- [EXERCISE BRIEF]: Without including any image, retype the records word for word.

Items from a dataset:
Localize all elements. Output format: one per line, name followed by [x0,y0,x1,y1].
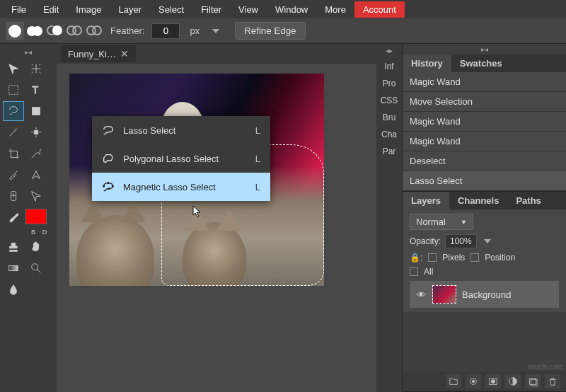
layer-effects-button[interactable] [466,374,481,388]
menu-window[interactable]: Window [267,1,316,18]
dock-paragraph[interactable]: Par [383,146,396,156]
tab-swatches[interactable]: Swatches [451,54,511,72]
menu-select[interactable]: Select [150,1,192,18]
selection-xor-icon[interactable] [85,22,103,40]
swatch-labels: BD [3,229,54,236]
svg-point-9 [472,380,475,383]
history-item[interactable]: Move Selection [403,92,566,112]
zoom-tool[interactable] [25,258,47,278]
lock-pixels-checkbox[interactable] [428,253,437,262]
dock-character[interactable]: Cha [381,129,397,139]
new-folder-button[interactable] [446,374,461,388]
add-mask-button[interactable] [485,374,501,388]
magnetic-lasso-icon [102,181,115,192]
selection-new-icon[interactable] [6,22,24,40]
toolbox: ▸◂ T [0,44,57,392]
history-item[interactable]: Lasso Select [403,171,566,191]
history-item[interactable]: Magic Wand [403,132,566,151]
opacity-dropdown-icon[interactable] [484,239,491,243]
rect-select-tool[interactable] [3,80,24,100]
adjustment-layer-button[interactable] [505,374,521,388]
px-label: px [187,25,202,36]
artboard-tool[interactable] [25,59,47,79]
svg-rect-0 [9,86,18,95]
flyout-label: Lasso Select [123,125,175,136]
brush-tool[interactable] [3,207,24,227]
options-bar: Feather: px Refine Edge [0,18,566,44]
refine-edge-button[interactable]: Refine Edge [235,22,305,40]
history-item[interactable]: Deselect [403,151,566,171]
close-icon[interactable]: ✕ [120,48,129,59]
chevron-down-icon: ▼ [461,219,467,226]
feather-dropdown-icon[interactable] [212,29,219,33]
crop-tool[interactable] [3,144,24,163]
svg-text:T: T [33,84,39,96]
document-area: Funny_Ki… ✕ [57,44,376,392]
path-select-tool[interactable] [25,186,47,206]
delete-layer-button[interactable] [545,374,560,388]
shape-tool[interactable] [25,101,47,121]
pen-tool[interactable] [25,165,47,185]
dock-brush[interactable]: Bru [383,113,396,122]
flyout-shortcut: L [255,154,260,164]
visibility-icon[interactable] [415,289,427,300]
blend-mode-select[interactable]: Normal ▼ [410,214,473,230]
document-tab[interactable]: Funny_Ki… ✕ [61,45,136,62]
history-item[interactable]: Magic Wand [403,72,566,92]
blend-mode-value: Normal [416,217,446,227]
layer-thumbnail [432,285,456,304]
heal-tool[interactable] [3,186,24,206]
history-item[interactable]: Magic Wand [403,112,566,132]
eyedropper-tool[interactable] [3,165,24,185]
layer-item[interactable]: Background [410,281,559,308]
tab-history[interactable]: History [403,54,451,72]
menu-file[interactable]: File [3,1,35,18]
hand-tool[interactable] [25,237,47,257]
menu-view[interactable]: View [230,1,267,18]
magnetic-lasso-option[interactable]: Magnetic Lasso Select L [92,173,270,201]
gradient-tool[interactable] [3,258,24,278]
lasso-tool[interactable] [3,101,24,121]
svg-point-16 [108,183,109,184]
slice-tool[interactable] [25,144,47,163]
menu-image[interactable]: Image [67,1,110,18]
lock-all-checkbox[interactable] [410,267,418,276]
menu-more[interactable]: More [316,1,354,18]
selection-subtract-icon[interactable] [45,22,64,40]
tab-channels[interactable]: Channels [449,192,508,209]
tab-paths[interactable]: Paths [507,192,549,209]
flyout-label: Polygonal Lasso Select [123,154,219,164]
foreground-color-swatch[interactable] [25,209,47,224]
dock-info[interactable]: Inf [384,62,393,71]
opacity-value[interactable]: 100% [445,234,477,248]
blur-tool[interactable] [3,279,24,299]
selection-add-icon[interactable] [25,22,44,40]
menu-layer[interactable]: Layer [110,1,151,18]
canvas[interactable] [57,64,376,392]
stamp-tool[interactable] [3,237,24,257]
panel-dock: ◂▸ Inf Pro CSS Bru Cha Par [376,44,402,392]
move-handle-tool[interactable] [25,122,47,142]
dock-expand-icon[interactable]: ◂▸ [386,47,393,54]
lasso-select-option[interactable]: Lasso Select L [92,116,270,144]
polygonal-lasso-option[interactable]: Polygonal Lasso Select L [92,144,270,173]
magic-wand-tool[interactable] [3,122,24,142]
selection-intersect-icon[interactable] [65,22,83,40]
move-tool[interactable] [3,59,24,79]
polygonal-lasso-icon [102,153,115,164]
menu-account[interactable]: Account [354,1,405,18]
layers-controls: Normal ▼ Opacity: 100% 🔒: Pixels Positio… [403,209,566,312]
lock-position-checkbox[interactable] [470,253,479,262]
menu-filter[interactable]: Filter [192,1,230,18]
dock-css[interactable]: CSS [381,96,398,105]
feather-input[interactable] [151,23,180,39]
svg-rect-5 [9,265,18,270]
tab-layers[interactable]: Layers [403,192,449,209]
menu-edit[interactable]: Edit [35,1,67,18]
lasso-flyout-menu: Lasso Select L Polygonal Lasso Select L … [92,116,270,201]
toolbox-expand-icon[interactable]: ▸◂ [3,47,54,57]
new-layer-button[interactable] [525,374,541,388]
panel-expand-icon[interactable]: ▸◂ [403,44,566,54]
type-tool[interactable]: T [25,80,47,100]
dock-properties[interactable]: Pro [383,79,396,88]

- [RESULT OF THE TASK]:
Localize all elements. Output format: one per line, name followed by [x0,y0,x1,y1].
layer-effects-button[interactable] [466,374,481,388]
menu-window[interactable]: Window [267,1,316,18]
dock-paragraph[interactable]: Par [383,146,396,156]
tab-swatches[interactable]: Swatches [451,54,511,72]
menu-select[interactable]: Select [150,1,192,18]
selection-xor-icon[interactable] [85,22,103,40]
swatch-labels: BD [3,229,54,236]
svg-point-9 [472,380,475,383]
history-item[interactable]: Move Selection [403,92,566,112]
zoom-tool[interactable] [25,258,47,278]
lock-pixels-checkbox[interactable] [428,253,437,262]
dock-character[interactable]: Cha [381,129,397,139]
new-folder-button[interactable] [446,374,461,388]
add-mask-button[interactable] [485,374,501,388]
magnetic-lasso-icon [102,181,115,192]
selection-new-icon[interactable] [6,22,24,40]
toolbox: ▸◂ T [0,44,57,392]
history-item[interactable]: Lasso Select [403,171,566,191]
history-item[interactable]: Magic Wand [403,132,566,151]
opacity-dropdown-icon[interactable] [484,239,491,243]
rect-select-tool[interactable] [3,80,24,100]
adjustment-layer-button[interactable] [505,374,521,388]
px-label: px [187,25,202,36]
artboard-tool[interactable] [25,59,47,79]
svg-rect-0 [9,86,18,95]
flyout-label: Lasso Select [123,125,175,136]
brush-tool[interactable] [3,207,24,227]
options-bar: Feather: px Refine Edge [0,18,566,44]
refine-edge-button[interactable]: Refine Edge [235,22,305,40]
history-item[interactable]: Deselect [403,151,566,171]
close-icon[interactable]: ✕ [120,48,129,59]
chevron-down-icon: ▼ [461,219,467,226]
feather-dropdown-icon[interactable] [212,29,219,33]
crop-tool[interactable] [3,144,24,163]
svg-text:T: T [33,84,39,96]
document-area: Funny_Ki… ✕ [57,44,376,392]
path-select-tool[interactable] [25,186,47,206]
delete-layer-button[interactable] [545,374,560,388]
shape-tool[interactable] [25,101,47,121]
pen-tool[interactable] [25,165,47,185]
dock-brush[interactable]: Bru [383,113,396,122]
flyout-shortcut: L [255,154,260,164]
visibility-icon[interactable] [415,289,427,300]
blend-mode-select[interactable]: Normal ▼ [410,214,473,230]
document-tab[interactable]: Funny_Ki… ✕ [61,45,136,62]
history-item[interactable]: Magic Wand [403,72,566,92]
blend-mode-value: Normal [416,217,446,227]
layer-thumbnail [432,285,456,304]
heal-tool[interactable] [3,186,24,206]
history-item[interactable]: Magic Wand [403,112,566,132]
eyedropper-tool[interactable] [3,165,24,185]
layer-item[interactable]: Background [410,281,559,308]
tab-history[interactable]: History [403,54,451,72]
menu-file[interactable]: File [3,1,35,18]
hand-tool[interactable] [25,237,47,257]
menu-view[interactable]: View [230,1,267,18]
magnetic-lasso-option[interactable]: Magnetic Lasso Select L [92,173,270,201]
gradient-tool[interactable] [3,258,24,278]
lasso-tool[interactable] [3,101,24,121]
svg-point-16 [108,183,109,184]
slice-tool[interactable] [25,144,47,163]
menu-image[interactable]: Image [67,1,110,18]
lock-all-checkbox[interactable] [410,267,418,276]
menu-more[interactable]: More [316,1,354,18]
selection-subtract-icon[interactable] [45,22,64,40]
tab-channels[interactable]: Channels [449,192,508,209]
tab-paths[interactable]: Paths [507,192,549,209]
flyout-label: Polygonal Lasso Select [123,154,219,164]
foreground-color-swatch[interactable] [25,209,47,224]
dock-info[interactable]: Inf [384,62,393,71]
opacity-value[interactable]: 100% [445,234,477,248]
blur-tool[interactable] [3,279,24,299]
selection-add-icon[interactable] [25,22,44,40]
menu-layer[interactable]: Layer [110,1,151,18]
canvas[interactable] [57,64,376,392]
stamp-tool[interactable] [3,237,24,257]
panel-dock: ◂▸ Inf Pro CSS Bru Cha Par [376,44,402,392]
move-handle-tool[interactable] [25,122,47,142]
dock-expand-icon[interactable]: ◂▸ [386,47,393,54]
lasso-select-option[interactable]: Lasso Select L [92,116,270,144]
polygonal-lasso-option[interactable]: Polygonal Lasso Select L [92,144,270,173]
magic-wand-tool[interactable] [3,122,24,142]
selection-intersect-icon[interactable] [65,22,83,40]
move-tool[interactable] [3,59,24,79]
polygonal-lasso-icon [102,153,115,164]
menu-account[interactable]: Account [354,1,405,18]
layers-controls: Normal ▼ Opacity: 100% 🔒: Pixels Positio… [403,209,566,312]
lock-position-checkbox[interactable] [470,253,479,262]
menu-filter[interactable]: Filter [192,1,230,18]
dock-css[interactable]: CSS [381,96,398,105]
feather-input[interactable] [151,23,180,39]
svg-rect-5 [9,265,18,270]
tab-layers[interactable]: Layers [403,192,449,209]
menu-edit[interactable]: Edit [35,1,67,18]
lasso-flyout-menu: Lasso Select L Polygonal Lasso Select L … [92,116,270,201]
toolbox-expand-icon[interactable]: ▸◂ [3,47,54,57]
new-layer-button[interactable] [525,374,541,388]
panel-expand-icon[interactable]: ▸◂ [403,44,566,54]
type-tool[interactable]: T [25,80,47,100]
dock-properties[interactable]: Pro [383,79,396,88]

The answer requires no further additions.